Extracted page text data
*** Block opens ***

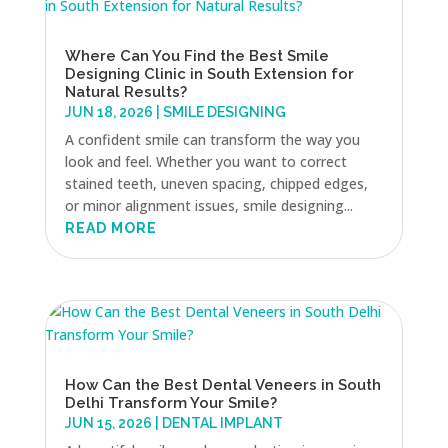
Where Can You Find the Best Smile
Designing Clinic in South Extension for
Natural Results?
JUN 18, 2026
|
SMILE DESIGNING
A confident smile can transform the way you
look and feel. Whether you want to correct
stained teeth, uneven spacing, chipped edges,
or minor alignment issues, smile designing...
READ MORE
How Can the Best Dental Veneers in South
Delhi Transform Your Smile?
JUN 15, 2026
|
DENTAL IMPLANT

*** Block closes ***

TASK BRIEF ::
Above are the entries; write them out again exactly, omitting the pictures.

PROBLEM SOLUTION ::
Where Can You Find the Best Smile
Designing Clinic in South Extension for
Natural Results?
JUN 18, 2026
|
SMILE DESIGNING
A confident smile can transform the way you
look and feel. Whether you want to correct
stained teeth, uneven spacing, chipped edges,
or minor alignment issues, smile designing...
READ MORE
How Can the Best Dental Veneers in South
Delhi Transform Your Smile?
JUN 15, 2026
|
DENTAL IMPLANT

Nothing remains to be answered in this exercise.